- **Try it**
Report only how many lines of the records contain the word "divider".

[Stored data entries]
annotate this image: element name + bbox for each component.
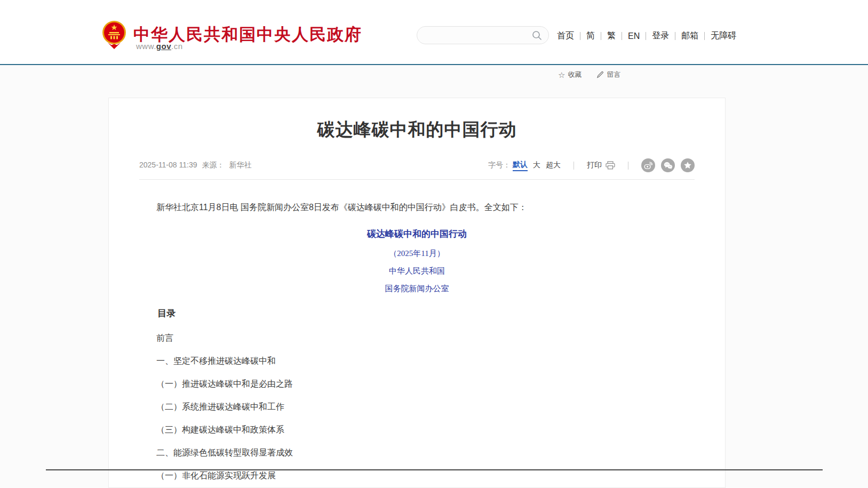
site-url-www: www. xyxy=(136,42,156,51)
article-body: 新华社北京11月8日电 国务院新闻办公室8日发布《碳达峰碳中和的中国行动》白皮书… xyxy=(139,201,695,480)
source-name[interactable]: 新华社 xyxy=(229,161,251,170)
star-share-icon[interactable] xyxy=(681,158,695,172)
nav-accessibility[interactable]: 无障碍 xyxy=(705,30,742,42)
whitepaper-date: （2025年11月） xyxy=(139,249,695,259)
font-size-xlarge-button[interactable]: 超大 xyxy=(546,161,561,170)
intro-paragraph: 新华社北京11月8日电 国务院新闻办公室8日发布《碳达峰碳中和的中国行动》白皮书… xyxy=(139,201,695,214)
message-button[interactable]: 留言 xyxy=(596,70,620,79)
font-size-label: 字号： xyxy=(488,161,511,170)
article-meta-right: 字号： 默认 大 超大 打印 xyxy=(488,158,695,172)
source-label: 来源： xyxy=(202,161,224,170)
article-title: 碳达峰碳中和的中国行动 xyxy=(125,118,709,142)
table-of-contents: 前言 一、坚定不移推进碳达峰碳中和 （一）推进碳达峰碳中和是必由之路 （二）系统… xyxy=(139,334,695,480)
star-outline-icon: ☆ xyxy=(558,71,565,79)
nav-home[interactable]: 首页 xyxy=(557,30,580,42)
site-url-gov: gov xyxy=(156,42,171,51)
search-icon[interactable] xyxy=(531,30,543,41)
message-label: 留言 xyxy=(607,70,620,79)
article-card: 碳达峰碳中和的中国行动 2025-11-08 11:39 来源： 新华社 字号：… xyxy=(108,98,726,488)
printer-icon xyxy=(606,161,615,170)
meta-divider-bar xyxy=(574,162,574,170)
pencil-icon xyxy=(596,71,604,78)
meta-underline-rule xyxy=(139,179,695,180)
font-size-large-button[interactable]: 大 xyxy=(533,161,540,170)
print-button[interactable]: 打印 xyxy=(587,161,615,170)
share-buttons xyxy=(641,158,695,172)
national-emblem-icon xyxy=(101,19,127,50)
font-size-default-button[interactable]: 默认 xyxy=(513,160,528,171)
whitepaper-org-line1: 中华人民共和国 xyxy=(139,266,695,276)
toc-item-section2-1: （一）非化石能源实现跃升发展 xyxy=(139,471,695,480)
toc-item-section1-3: （三）构建碳达峰碳中和政策体系 xyxy=(139,426,695,434)
whitepaper-org-line2: 国务院新闻办公室 xyxy=(139,284,695,294)
nav-simplified[interactable]: 简 xyxy=(580,30,601,42)
nav-mail[interactable]: 邮箱 xyxy=(675,30,704,42)
print-label: 打印 xyxy=(587,161,602,170)
site-header: 中华人民共和国中央人民政府 www.gov.cn 首页 简 繁 EN 登录 邮箱 xyxy=(0,0,868,64)
toc-item-section1: 一、坚定不移推进碳达峰碳中和 xyxy=(139,357,695,365)
article-meta-row: 2025-11-08 11:39 来源： 新华社 字号： 默认 大 超大 打印 xyxy=(139,159,695,171)
weibo-share-icon[interactable] xyxy=(641,158,655,172)
publish-date: 2025-11-08 11:39 xyxy=(139,161,197,170)
page-tools: ☆ 收藏 留言 xyxy=(558,70,620,79)
site-url[interactable]: www.gov.cn xyxy=(136,42,183,51)
top-nav: 首页 简 繁 EN 登录 邮箱 无障碍 xyxy=(557,30,742,42)
whitepaper-title: 碳达峰碳中和的中国行动 xyxy=(139,228,695,240)
toc-item-section2: 二、能源绿色低碳转型取得显著成效 xyxy=(139,449,695,457)
nav-traditional[interactable]: 繁 xyxy=(601,30,622,42)
gov-cn-page: 中华人民共和国中央人民政府 www.gov.cn 首页 简 繁 EN 登录 邮箱 xyxy=(0,0,868,488)
toc-item-section1-2: （二）系统推进碳达峰碳中和工作 xyxy=(139,403,695,411)
toc-item-foreword: 前言 xyxy=(139,334,695,342)
meta-divider-bar xyxy=(628,162,628,170)
site-url-cn: .cn xyxy=(171,42,183,51)
search-input[interactable] xyxy=(426,27,530,44)
search-box xyxy=(417,26,549,44)
footer-top-rule xyxy=(46,469,823,470)
article-meta-left: 2025-11-08 11:39 来源： 新华社 xyxy=(139,161,251,170)
nav-login[interactable]: 登录 xyxy=(646,30,675,42)
nav-english[interactable]: EN xyxy=(622,31,646,41)
toc-item-section1-1: （一）推进碳达峰碳中和是必由之路 xyxy=(139,380,695,388)
toc-heading: 目录 xyxy=(139,307,695,319)
wechat-share-icon[interactable] xyxy=(661,158,675,172)
favorite-button[interactable]: ☆ 收藏 xyxy=(558,70,582,79)
favorite-label: 收藏 xyxy=(568,70,582,79)
national-emblem-logo[interactable] xyxy=(101,19,127,50)
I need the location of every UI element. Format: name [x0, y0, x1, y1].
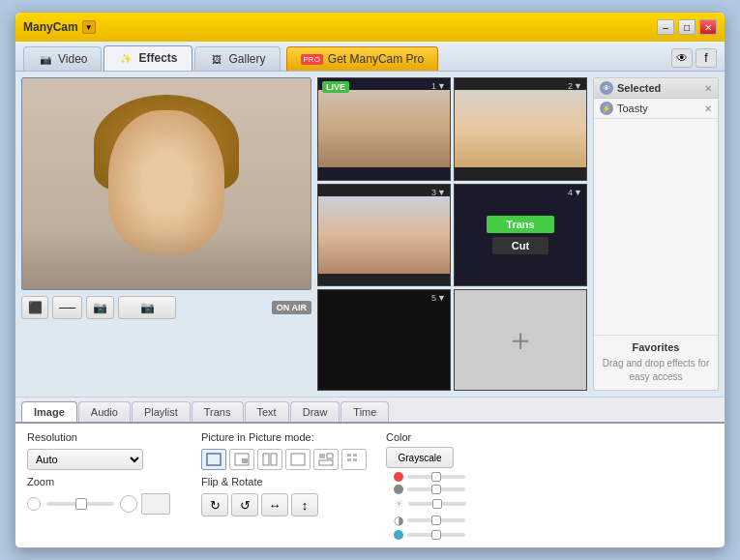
tab-gallery[interactable]: 🖼 Gallery [194, 46, 281, 71]
svg-rect-7 [327, 454, 333, 458]
btab-image[interactable]: Image [21, 401, 77, 422]
record-button[interactable]: ⬛ [21, 296, 48, 319]
main-content: ⬛ ── 📷 📷 ON AIR LIVE 1 ▼ [15, 72, 725, 397]
title-dropdown[interactable]: ▼ [82, 20, 96, 34]
selected-item-remove[interactable]: ✕ [704, 103, 712, 114]
camera-icon[interactable]: 📷 [86, 296, 114, 319]
btab-text[interactable]: Text [245, 401, 289, 422]
chevron-icon-5: ▼ [437, 293, 446, 303]
color-col: Color Grayscale ☀ ◑ [386, 431, 466, 540]
app-window: ManyCam ▼ – □ ✕ 📷 Video ✨ Effects 🖼 Gall… [15, 12, 725, 548]
svg-rect-2 [242, 458, 248, 463]
preview-controls: ⬛ ── 📷 📷 ON AIR [21, 294, 311, 321]
cam-cell-add[interactable]: ＋ [454, 289, 587, 391]
svg-rect-8 [319, 460, 333, 465]
selected-header: 👁 Selected ✕ [594, 78, 718, 99]
cam-thumb-2 [455, 90, 586, 167]
video-icon: 📷 [38, 52, 53, 66]
red-dot [394, 472, 403, 482]
zoom-slider[interactable] [46, 502, 114, 506]
btab-draw[interactable]: Draw [290, 401, 340, 422]
color-sliders: ☀ ◑ [394, 472, 466, 540]
transition-overlay: Trans Cut [455, 196, 586, 274]
chevron-icon-4: ▼ [574, 188, 582, 197]
zoom-label: Zoom [27, 476, 182, 487]
flip-horizontal[interactable]: ↔ [261, 493, 288, 516]
svg-rect-0 [207, 454, 221, 465]
aspect-button[interactable]: ── [52, 296, 82, 319]
cam-thumb-1 [318, 90, 450, 167]
pip-mode-1[interactable] [201, 449, 226, 470]
color-slider-red [394, 472, 466, 482]
selected-title: Selected [617, 82, 661, 94]
pip-mode-5[interactable] [313, 449, 339, 470]
cam-cell-1[interactable]: LIVE 1 ▼ [317, 77, 451, 181]
chevron-icon-3: ▼ [437, 188, 446, 197]
cut-button[interactable]: Cut [492, 237, 548, 254]
color-slider-green [394, 485, 466, 494]
selected-item-toasty: ⚡ Toasty ✕ [594, 99, 718, 119]
tab-effects[interactable]: ✨ Effects [104, 45, 192, 71]
cam-num-3: 3 ▼ [431, 188, 446, 197]
btab-playlist[interactable]: Playlist [132, 401, 191, 422]
grayscale-button[interactable]: Grayscale [386, 447, 454, 468]
btab-audio[interactable]: Audio [78, 401, 131, 422]
selected-panel: 👁 Selected ✕ ⚡ Toasty ✕ Favorites Drag a… [593, 77, 719, 391]
svg-rect-11 [347, 458, 351, 461]
zoom-min-indicator [27, 497, 41, 511]
title-controls: – □ ✕ [657, 19, 717, 35]
cam-cell-2[interactable]: 2 ▼ [454, 77, 587, 181]
cam-cell-5[interactable]: 5 ▼ [317, 289, 451, 391]
flip-vertical[interactable]: ↕ [291, 493, 318, 516]
resolution-select[interactable]: Auto [27, 449, 143, 470]
main-tab-bar: 📷 Video ✨ Effects 🖼 Gallery PRO Get Many… [15, 42, 725, 72]
cyan-dot [394, 530, 403, 540]
app-title: ManyCam [23, 20, 78, 34]
maximize-button[interactable]: □ [678, 19, 696, 35]
cam-cell-4: Trans Cut 4 ▼ [454, 184, 587, 287]
zoom-thumb[interactable] [75, 498, 87, 510]
btab-time[interactable]: Time [340, 401, 389, 422]
capture-button[interactable]: 📷 [118, 296, 176, 319]
flip-rotate-cw[interactable]: ↻ [201, 493, 228, 516]
tab-video[interactable]: 📷 Video [23, 46, 102, 71]
pip-mode-6[interactable] [341, 449, 367, 470]
tab-get-pro[interactable]: PRO Get ManyCam Pro [286, 46, 439, 71]
chevron-icon-1: ▼ [437, 81, 446, 91]
color-slider-brightness: ☀ [394, 497, 466, 511]
svg-rect-12 [353, 458, 357, 461]
share-icon[interactable]: f [696, 48, 717, 68]
cam-cell-3[interactable]: 3 ▼ [317, 184, 451, 287]
pip-mode-3[interactable] [257, 449, 282, 470]
selected-panel-close[interactable]: ✕ [704, 83, 712, 94]
close-button[interactable]: ✕ [699, 19, 717, 35]
zoom-preview [141, 493, 170, 515]
title-bar-left: ManyCam ▼ [23, 20, 96, 34]
eye-icon[interactable]: 👁 [671, 48, 693, 68]
favorites-title: Favorites [600, 341, 712, 353]
flip-rotate-ccw[interactable]: ↺ [231, 493, 258, 516]
svg-rect-5 [291, 454, 305, 465]
saturation-slider[interactable] [407, 533, 465, 537]
main-preview [21, 77, 311, 290]
preview-section: ⬛ ── 📷 📷 ON AIR [21, 77, 311, 391]
trans-button[interactable]: Trans [487, 216, 553, 233]
minimize-button[interactable]: – [657, 19, 674, 35]
pip-mode-2[interactable] [229, 449, 254, 470]
pip-mode-4[interactable] [285, 449, 311, 470]
selected-item-name: ⚡ Toasty [600, 102, 648, 115]
pro-badge: PRO [301, 54, 323, 65]
red-slider[interactable] [407, 475, 465, 479]
cam-num-1: 1 ▼ [431, 81, 446, 91]
effects-view-icon: 👁 [600, 81, 613, 95]
mid-slider[interactable] [407, 487, 465, 491]
svg-rect-6 [319, 454, 325, 458]
btab-trans[interactable]: Trans [192, 401, 244, 422]
flip-label: Flip & Rotate [201, 476, 367, 487]
svg-rect-3 [263, 454, 269, 465]
gallery-icon: 🖼 [209, 52, 224, 66]
contrast-slider[interactable] [407, 518, 465, 522]
pip-col: Picture in Picture mode: [201, 431, 367, 540]
brightness-slider[interactable] [408, 502, 466, 506]
color-slider-contrast: ◑ [394, 514, 466, 527]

- **Exercise solution**
2